The current crisis surrounding AMC is tragic yet unsurprising, and it is no mistake that those who will bear the costs of AMC’s closure will be poor and working class Black patients in Atlanta—the same patients who come from neighborhoods where life expectancy is 10-15 years shorter than more affluent and whiter neighborhoods. Atlanta is the most unequal city in the most unequal country amongst so-called peer nations in the world. Neglect and divestment unfortunately are too often the norm for Black Americans, seen in the concurrent crisis of crumbling water infrastructure in Jackson, Mississippi. The closing of AMC is the latest example of structural violence manifest, or as Dr. Paul Farmer explained, “…social arrangements that put individuals and populations in harm’s way ... The arrangements are structural because they are embedded in the political and economic organization of our social world; they are violent because they cause injury to people.” There was nothing inevitable about AMC’s closing and nothing abstract about the fact that with worse health access comes worse health outcomes.

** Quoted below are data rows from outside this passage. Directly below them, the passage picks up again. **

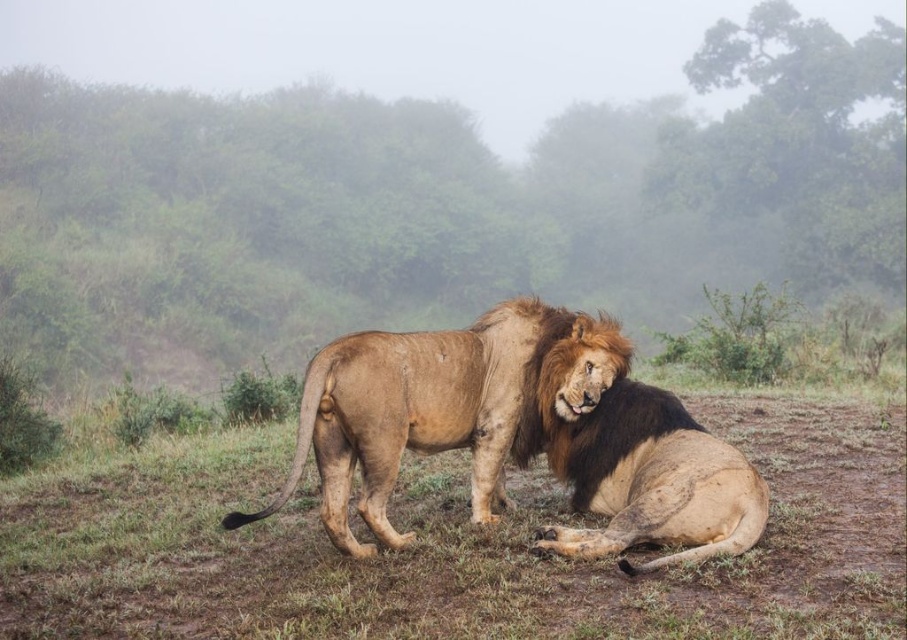 In the scene shown: You are a wildlife photographer trying to capture a photo of both the fuzzy brown lion at center and the brown shaggy lion at center. Which lion should you focus on first if you want to photograph the one that is closer to the camera?

The fuzzy brown lion at center is below the brown shaggy lion at center, so the fuzzy brown lion at center is closer to the camera. You should focus on the fuzzy brown lion at center first.

You are a wildlife photographer aiming to capture a closeup of the fuzzy brown lion at center. You are currently positioned at the point with coordinates point (454,545). Which direction should you move to get closer to the fuzzy brown lion at center?

Since the point (454,545) indicates the location of the fuzzy brown lion at center, you are already at the position of the fuzzy brown lion at center. Therefore, you don not need to move in any direction to get closer.

You are a wildlife photographer trying to capture a photo of both the fuzzy brown lion at center and the brown shaggy lion at center. If your camera has a maximum focus range of 3 feet, will you be able to capture both lions in focus at the same time?

The distance between the fuzzy brown lion at center and the brown shaggy lion at center is 3.64 feet. Since the camera can only focus up to 3 feet, you won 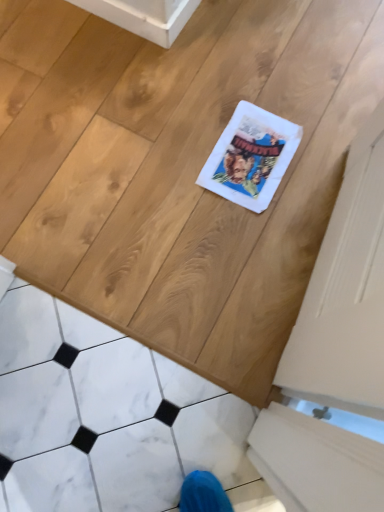 Describe the element at coordinates (108, 418) in the screenshot. Image resolution: width=384 pixels, height=512 pixels. I see `white marble tile at lower left` at that location.

The width and height of the screenshot is (384, 512). What are the coordinates of `white marble tile at lower left` in the screenshot? It's located at (108, 418).

Locate an element on the screen. white matte screen door at right is located at coordinates (345, 295).

Describe the element at coordinates (345, 295) in the screenshot. I see `white matte screen door at right` at that location.

This screenshot has height=512, width=384. Find the location of `white marble tile at lower left`. white marble tile at lower left is located at coordinates (108, 418).

Between white marble tile at lower left and white matte screen door at right, which one appears on the left side from the viewer's perspective?

From the viewer's perspective, white marble tile at lower left appears more on the left side.

Relative to white matte screen door at right, is white marble tile at lower left in front or behind?

white marble tile at lower left is in front of white matte screen door at right.

Does point (14, 362) appear closer or farther from the camera than point (334, 261)?

Point (14, 362).

From the image's perspective, is white marble tile at lower left below white matte screen door at right?

Correct, white marble tile at lower left appears lower than white matte screen door at right in the image.

From a real-world perspective, is white marble tile at lower left under white matte screen door at right?

Actually, white marble tile at lower left is physically above white matte screen door at right in the real world.

Is white marble tile at lower left wider than white matte screen door at right?

Correct, the width of white marble tile at lower left exceeds that of white matte screen door at right.

Who is taller, white marble tile at lower left or white matte screen door at right?

Standing taller between the two is white marble tile at lower left.

Considering the relative sizes of white marble tile at lower left and white matte screen door at right in the image provided, is white marble tile at lower left bigger than white matte screen door at right?

Yes, white marble tile at lower left is bigger than white matte screen door at right.

Is white marble tile at lower left inside or outside of white matte screen door at right?

white marble tile at lower left exists outside the volume of white matte screen door at right.

Is the surface of white marble tile at lower left in direct contact with white matte screen door at right?

No, white marble tile at lower left is not beside white matte screen door at right.

Is white marble tile at lower left facing towards white matte screen door at right?

No, white marble tile at lower left is not aimed at white matte screen door at right.

Where is `marble above the white matte screen door at right (from a real-world perspective)`? marble above the white matte screen door at right (from a real-world perspective) is located at coordinates (108, 418).

Which object is positioned more to the left, white matte screen door at right or white marble tile at lower left?

white marble tile at lower left.

Is white matte screen door at right positioned before white marble tile at lower left?

No, it is behind white marble tile at lower left.

Considering the positions of point (334, 309) and point (33, 372), is point (334, 309) closer or farther from the camera than point (33, 372)?

Point (334, 309).

From the image's perspective, which one is positioned lower, white matte screen door at right or white marble tile at lower left?

white marble tile at lower left is shown below in the image.

Based on the photo, from a real-world perspective, is white matte screen door at right under white marble tile at lower left?

Yes, from a real-world perspective, white matte screen door at right is beneath white marble tile at lower left.

Which of these two, white matte screen door at right or white marble tile at lower left, is thinner?

white matte screen door at right.

In terms of height, does white matte screen door at right look taller or shorter compared to white marble tile at lower left?

Clearly, white matte screen door at right is shorter compared to white marble tile at lower left.

Can you confirm if white matte screen door at right is bigger than white marble tile at lower left?

Actually, white matte screen door at right might be smaller than white marble tile at lower left.

Is white marble tile at lower left located within white matte screen door at right?

No, white marble tile at lower left is located outside of white matte screen door at right.

Is white matte screen door at right far away from white marble tile at lower left?

white matte screen door at right is actually quite close to white marble tile at lower left.

Is white matte screen door at right positioned with its back to white marble tile at lower left?

white matte screen door at right is not turned away from white marble tile at lower left.

How many degrees apart are the facing directions of white matte screen door at right and white marble tile at lower left?

The angular difference between white matte screen door at right and white marble tile at lower left is 82.9 degrees.

Measure the distance from white matte screen door at right to white marble tile at lower left.

white matte screen door at right and white marble tile at lower left are 41.50 centimeters apart from each other.

Where is `screen door that is under the white marble tile at lower left (from a real-world perspective)`? This screenshot has height=512, width=384. screen door that is under the white marble tile at lower left (from a real-world perspective) is located at coordinates (345, 295).

Locate an element on the screen. The image size is (384, 512). screen door above the white marble tile at lower left (from the image's perspective) is located at coordinates pos(345,295).

The width and height of the screenshot is (384, 512). I want to click on screen door behind the white marble tile at lower left, so 345,295. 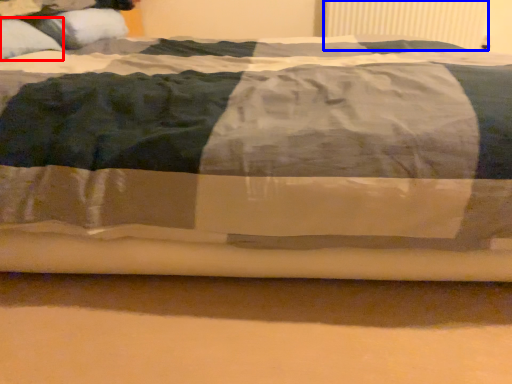 Question: Which object appears closest to the camera in this image, pillow (highlighted by a red box) or radiator (highlighted by a blue box)?

Choices:
 (A) pillow
 (B) radiator

Answer: (A) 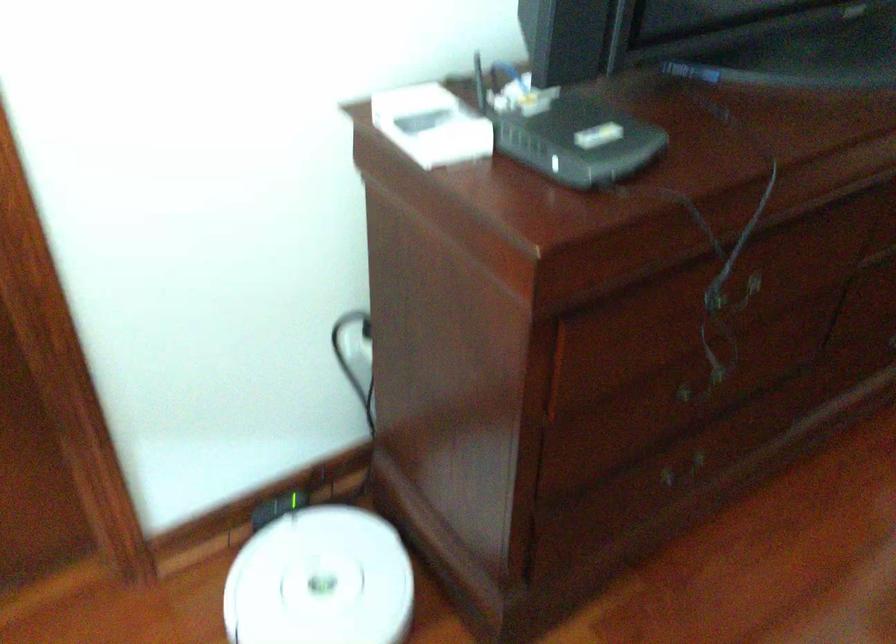 Where would you lift the black router? Please return your answer as a coordinate pair (x, y).

(569, 134) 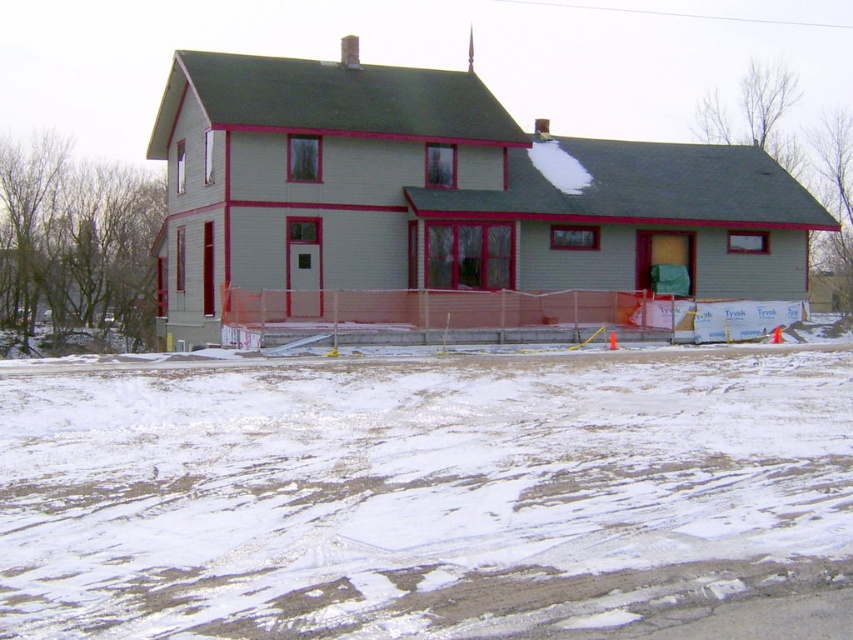 Looking at this image, you are a delivery person trying to park your van in front of the light gray wood house at center. The van requires a clear space free of the white powdery snow at lower center. Is there enough space to park the van without the snow blocking the area?

The white powdery snow at lower center is positioned under the light gray wood house at center, meaning the snow is directly beneath the house and likely not obstructing the front area where the van would park. Therefore, there should be enough space to park the van without the snow blocking the area.

You are a delivery person trying to reach the front door of the light gray wood house at center. The path to the door is covered by the white powdery snow at lower center. Can you walk through the snow to reach the door?

The white powdery snow at lower center has a smaller size compared to light gray wood house at center, but the snow is covering the path to the door. Since the snow is present on the ground, you can walk through it to reach the door unless it is too deep or slippery. The description does not mention depth or slipperiness, so assume it is passable.

You are a delivery person trying to reach the light gray wood house at center. There is white powdery snow at lower center in your path. Can you walk directly to the house without stepping on the snow?

The white powdery snow at lower center has a lesser height compared to light gray wood house at center. Since the snow is lower than the house, you can walk directly to the light gray wood house at center without stepping on the snow. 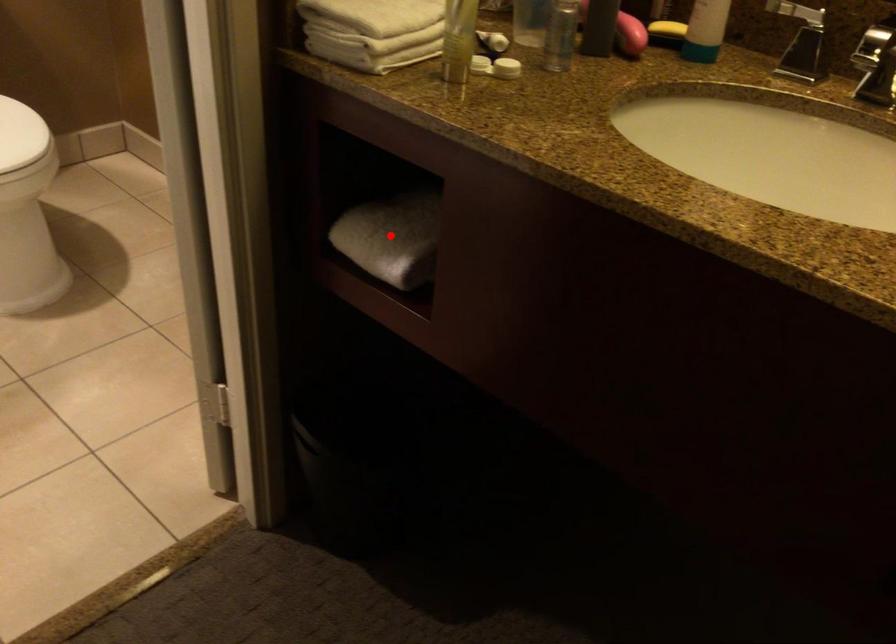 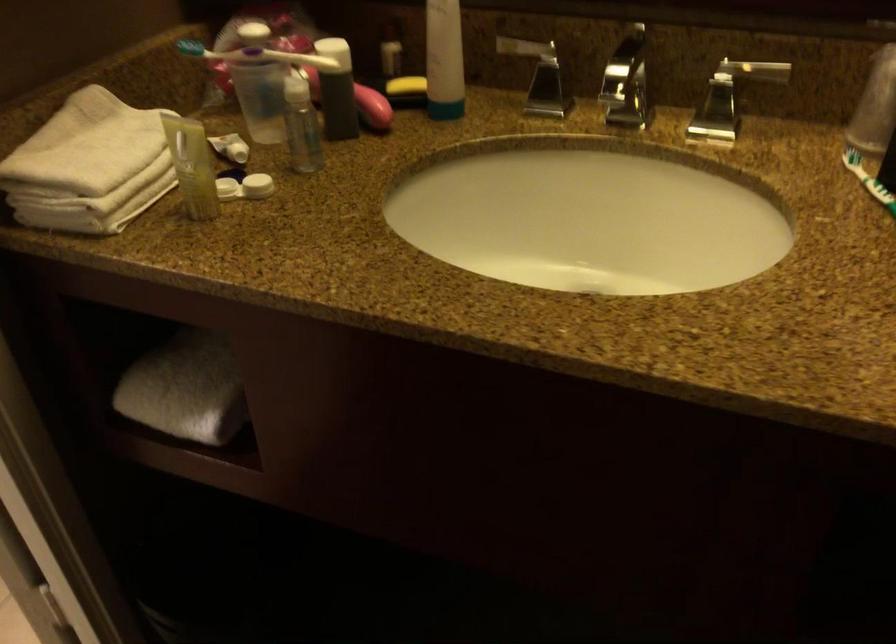 Locate, in the second image, the point that corresponds to the highlighted location in the first image.

(185, 389) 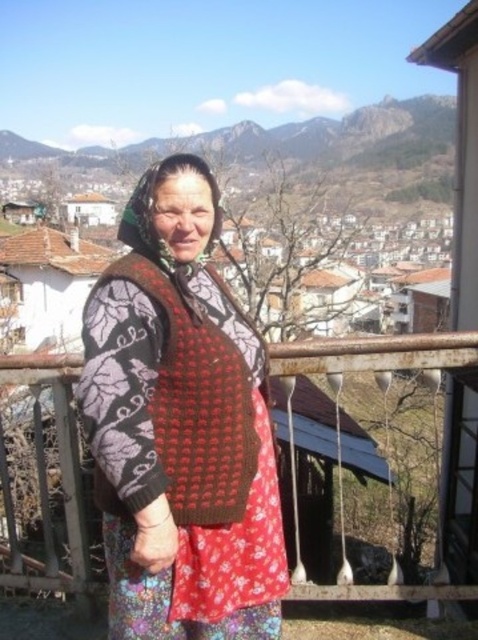 You are a photographer trying to capture the knitted wool shawl at center and the green textured mountain at upper center in the same frame. Based on their sizes in the image, which object would appear smaller in the final photo?

The knitted wool shawl at center appears smaller in the final photo because it is not as tall as the green textured mountain at upper center.

You are an architect designing a new balcony for a house. The balcony has a railing that blocks the view at the center. The knitted wool shawl at center is placed where the railing is. Can the shawl be moved to a position where it won not block the view?

The knitted wool shawl at center is located at point (x=187, y=410), which is where the railing is. To avoid blocking the view, the shawl should be moved to a position not obstructed by the railing, such as the left or right side of the balcony. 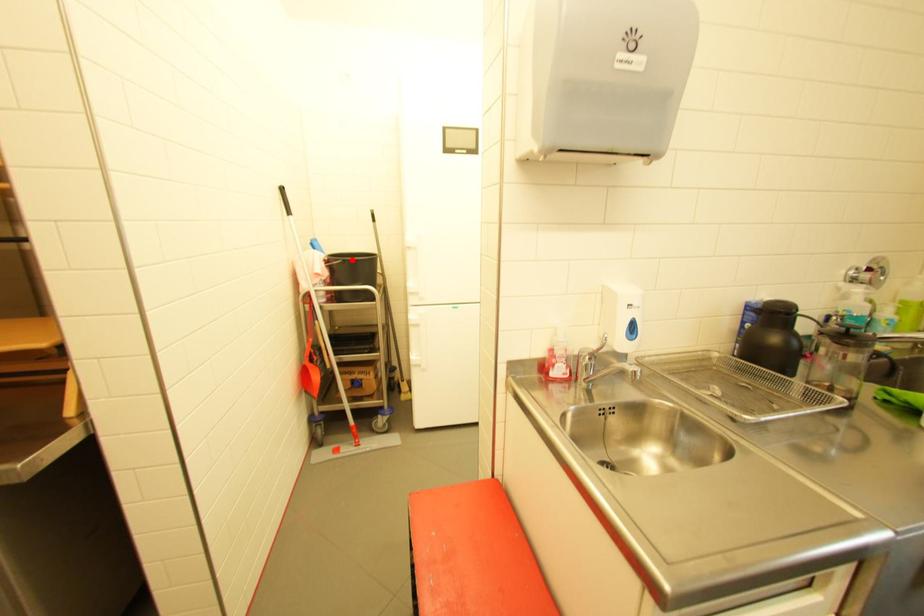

Medicaid expansion remains an immediate necessity for those most vulnerable to premature death. Expansion would benefit struggling hospitals and uninsured patients throughout Georgia and other non-expansion states. It will not, however, fix the structural issues of a healthcare system that remains the most expensive compared to peer nations, costing twice per capita the comparable country average. Despite this, the United States has the worst health outcomes across many metrics. With more than 80% of health outcomes driven by policy decisions, by choices of who, what, and where to invest in, physicians and other healthcare providers must demand better for patients.4
We must be unambiguous in demanding a fundamentally more just universal and comprehensive publicly funded health insurance system. Medicaid expansion is the floor, not the ceiling. We must reject a system that leaves more than 60 million people uninsured or underinsured and dooms millions of Americans to bankruptcy while burdening millions more with pervasive medical debt.
To ask how we can possibly afford universal coverage is to ignore the more urgent and obvious question of how can we possibly continue this current path?
It is not and has never been for lack of money, as seen in the corporate bailouts from the financial crisis and COVID-19 pandemic. In fact, a streamlined public insurance system would remove much of the bureaucracy and inefficiencies that plague our multi-payer, profit-driven model and would significantly lower overhead costs. A system where a single company can squeeze an unconscionable 17 billion dollars in profit from patients during 2021 as they were trying to survive a pandemic is a system built for corporations, not patients. Given the vast dysfunction and exploitation in the American healthcare system, all should welcome the simplification and equity a single insurance program would bring with the ability to negotiate and lower drug prices, the elimination of deductibles, co-pays, and premiums, and the elimination of private insurance corporate profiteering. An estimated 60,000 deaths could have been prevented had the United States had universal coverage during the first years of the ongoing COVID-19 pandemic.5 If profitability continues to determine what life-affirming institutions people have access to then premature death will continue to haunt poor and working class communities, like those AMC served, and similar communities around the United States. It is well past time for patients, physicians, and other healthcare professionals to organize together in demanding health justice now, anything less risks maintaining the unsustainable tragedy that is the status quo.